Maximum Entropy Distributions

The connection between entropy and probability distributions is really interesting. In this post, I will explore the connection between entropy and probability distributions, and how we can use this connection to derive the most likely probability distribution given some constraints.

probability, entropy, machine-learning, bayesian-statistics, maximum-entropy-distribution

Published

06 May 2023

When I was studying mathematics in university, one of my professors asked me why I switched from economics to mathematics. I told him that I was hooked by the normal distribution.

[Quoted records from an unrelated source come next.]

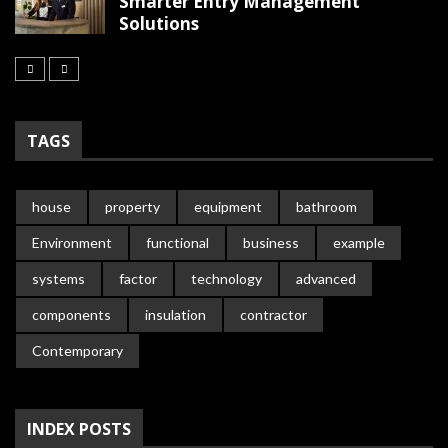
Smarter Entry Management
Solutions
TAGS
house
property
equipment
bathroom
Environment
functional
business
example
systems
factor
technology
advanced
components
insulation
contractor
Contemporary
INDEX POSTS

To me, the phenomenon that the normal distribution appears everywhere in nature is really fascinating. I want to understand why it is so common. There might be some deep reason behind it. Because I want to find the secret of nature, I fall in love with mathematics.

To understand why the normal distribution is so common, we could look at it from the perspective of convolution. The normal distribution is the convolution of many independent random variables. The central limit theorem tells us that the convolution of many independent random variables will converge to the normal distribution. This is why the normal distribution is so common.

However, there is another way to look at it. The normal distribution is the probability distribution that has the maximum entropy. In this post, I will explore the connection between entropy and probability distributions, and how we can use this connection to derive the most likely probability distribution given some constraints.

Entropy
Maximum entropy distribution
Maximum entropy distribution with mean and variance constraints

Entropy

Entropy is a measure of uncertainty. The higher the entropy, the more uncertain we are. The entropy of a discrete random variable $X$ is defined as

$H(X) = - \sum_{x \in \mathcal{X}} p(x) \log p(x) \tag{1}$

where $\mathcal{X}$ is the set of all possible values of $X$ . The entropy of a continuous random variable $X$ is defined as

$H(X) = - \int_{x \in \mathcal{X}} p(x) \log p(x) \tag{2}$

where $\mathcal{X}$ is the set of all possible values of $X$ .

Maximum entropy distribution

Suppose we have a random variable $X$ with a probability distribution $p(x)$ . We want to find the probability distribution $p(x)$ that has the maximum entropy. In other words, we want to find the probability distribution $p(x)$ that maximizes the entropy $H(X)$ . We will use natural logarithm in this post from now on.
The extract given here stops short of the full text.